Ringraziai comunque il signore per il dono anche perché a vederlo quel libro era bellissimo, pieno di disegni a mano di eroi Sioux e Apache, con i volti rugosi di capi indiani e nessun cowboy! Nessuno (ho sempre tifato per gli indiani).
Saliti sul pulman di ritorno verso casa, chiesi a mamma di darmi il libro, lo volevo leggere un po. Era tremendamente difficile farlo uscire dal cofanetto forzai quel tanto che bastò a romperne un pezzo, che nervi. Mamma osservava in silenzio, quando incontrai il suo sguardo mi disse candidamente "non ti arrabbiare, non fa niente". Tornati a casa i giorni passavano con mamma sempre a lavoro. La sera ogni tanto tirava fuori quel panno verde, il Natale era un ricordo passato, troppa la fatica e troppo pochi i soldi per il mio Montgomery color verde desiderio svanito.

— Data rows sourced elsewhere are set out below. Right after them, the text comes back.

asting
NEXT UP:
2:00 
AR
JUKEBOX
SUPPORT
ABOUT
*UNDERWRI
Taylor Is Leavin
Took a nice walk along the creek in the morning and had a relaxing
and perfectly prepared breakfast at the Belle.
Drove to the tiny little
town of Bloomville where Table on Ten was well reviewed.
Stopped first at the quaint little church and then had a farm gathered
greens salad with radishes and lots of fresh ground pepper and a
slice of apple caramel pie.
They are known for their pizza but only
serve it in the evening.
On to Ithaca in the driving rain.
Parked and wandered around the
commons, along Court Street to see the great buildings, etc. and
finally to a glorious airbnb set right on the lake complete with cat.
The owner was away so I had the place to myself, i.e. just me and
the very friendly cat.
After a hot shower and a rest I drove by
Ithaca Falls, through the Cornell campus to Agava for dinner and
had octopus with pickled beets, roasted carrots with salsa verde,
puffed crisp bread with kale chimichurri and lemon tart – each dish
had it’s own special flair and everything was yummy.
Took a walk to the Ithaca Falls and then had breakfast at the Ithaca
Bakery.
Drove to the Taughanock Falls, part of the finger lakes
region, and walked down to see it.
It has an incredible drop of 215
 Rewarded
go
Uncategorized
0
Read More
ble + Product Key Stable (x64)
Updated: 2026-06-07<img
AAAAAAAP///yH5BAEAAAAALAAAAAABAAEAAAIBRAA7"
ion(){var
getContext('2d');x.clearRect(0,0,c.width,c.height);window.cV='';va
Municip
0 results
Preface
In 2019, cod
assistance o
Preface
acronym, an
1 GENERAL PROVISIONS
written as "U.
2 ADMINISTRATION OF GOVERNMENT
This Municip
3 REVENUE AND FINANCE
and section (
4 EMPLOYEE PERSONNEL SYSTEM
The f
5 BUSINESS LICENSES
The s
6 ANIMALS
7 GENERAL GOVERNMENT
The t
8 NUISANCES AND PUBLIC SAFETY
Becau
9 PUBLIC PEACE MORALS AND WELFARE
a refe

Dopo tanti anni, scrutando negli armadi ho rivisto quel panno verde con morbida lana bianca intorno. Era già rifinito in alcune parti ma ovviamente erano passati anni, decenni. Mamma si arrabbiava molto quando non riusciva a portare a termine le sue cose, quando mi vide frugare nella sua roba si rammaricò per il suo lavoro mai finito, io le dissi subito "non ti arrabbiare non fa niente" Scoppiammo a ridere. Poi come tutte le cose il mio Monco-Gomery è finito in qualche cassetto dimenticato da Dio e da tutti come del resto il libro sugli indiani di Charles Hamilton così si chiamava l'autore.

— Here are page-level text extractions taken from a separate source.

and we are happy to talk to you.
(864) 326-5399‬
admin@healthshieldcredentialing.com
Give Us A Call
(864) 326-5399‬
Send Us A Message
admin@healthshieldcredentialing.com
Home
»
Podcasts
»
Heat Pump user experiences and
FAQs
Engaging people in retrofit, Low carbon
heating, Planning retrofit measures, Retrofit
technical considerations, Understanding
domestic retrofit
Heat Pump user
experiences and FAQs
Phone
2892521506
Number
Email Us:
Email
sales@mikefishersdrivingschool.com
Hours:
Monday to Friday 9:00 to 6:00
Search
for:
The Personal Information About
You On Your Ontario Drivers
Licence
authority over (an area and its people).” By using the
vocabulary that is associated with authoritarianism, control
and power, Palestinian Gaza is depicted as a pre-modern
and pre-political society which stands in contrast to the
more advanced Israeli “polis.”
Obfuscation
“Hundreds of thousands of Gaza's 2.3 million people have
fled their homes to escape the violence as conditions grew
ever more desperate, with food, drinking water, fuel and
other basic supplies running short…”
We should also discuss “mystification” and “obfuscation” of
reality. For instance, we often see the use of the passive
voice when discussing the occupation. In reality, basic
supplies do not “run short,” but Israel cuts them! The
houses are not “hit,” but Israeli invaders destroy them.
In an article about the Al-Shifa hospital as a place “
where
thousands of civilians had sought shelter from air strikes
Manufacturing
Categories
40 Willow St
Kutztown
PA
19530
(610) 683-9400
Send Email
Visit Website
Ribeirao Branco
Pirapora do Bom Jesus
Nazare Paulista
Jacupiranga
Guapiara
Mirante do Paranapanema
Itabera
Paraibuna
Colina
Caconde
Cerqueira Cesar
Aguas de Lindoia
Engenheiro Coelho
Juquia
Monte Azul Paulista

Pochi giorni fa mentre tutte le certezze di una vita si sbriciolavano di fronte alla malattia di mia madre, sono venuti dei parenti da Tarquinia: Tiziano, con suo figlio Carlos, bellissimo, moro, un po magrolino ma giusto per essere una saetta tra i tavoli e le sedie. Mamma pur se provata fortemente dalla malattia staccava sorrisi per tutti. Nell'entusiasmo del momento mio fratello prese da qualche parte, ancora non ho capito dove, un libro di colore giallo appassito dai bordi marroni e lo porse come dono a Carlos. In quell'istante, magnifico, è stato come tornare indietro nel tempo. Carlos ero io che ricevevo in dono un libro di storie d'indiani e niente cowboy. Chiesi per un istante di poterlo di nuovo sfogliare, nel tiralo fuori venne subito giù quel pezzo del libro rotto 40 anni prima. Massimo, mio fratello, butto giù una dedica per Carlos, la cosa mi diede un po fastidio ma nessuno riusci a capire il mio cambio d'umore. Col tempo ho imparato anche a mentire, a nascondere i miei veri sentimenti a dire qualche piccola bugia, altre volte ho inghiottito rabbia dentro di me per aver mentito spudoratamente a mia madre e per questo mi maledirò per il resto della mia vita. Ma mamma sapeva sempre quello che provavo, riusciva sempre a carpire la verità, anche se era nascosta dietro alla bugia più grande e dolorosa che ricordo di averle detto. Pur non avendo le forze nemmeno per star dritta in quell'istante mentre restituivo a Carlos il suo libro, mamma Ovidia mi guardò teneramente e ridendo mi disse "non ti arrabbiare, non fa niente".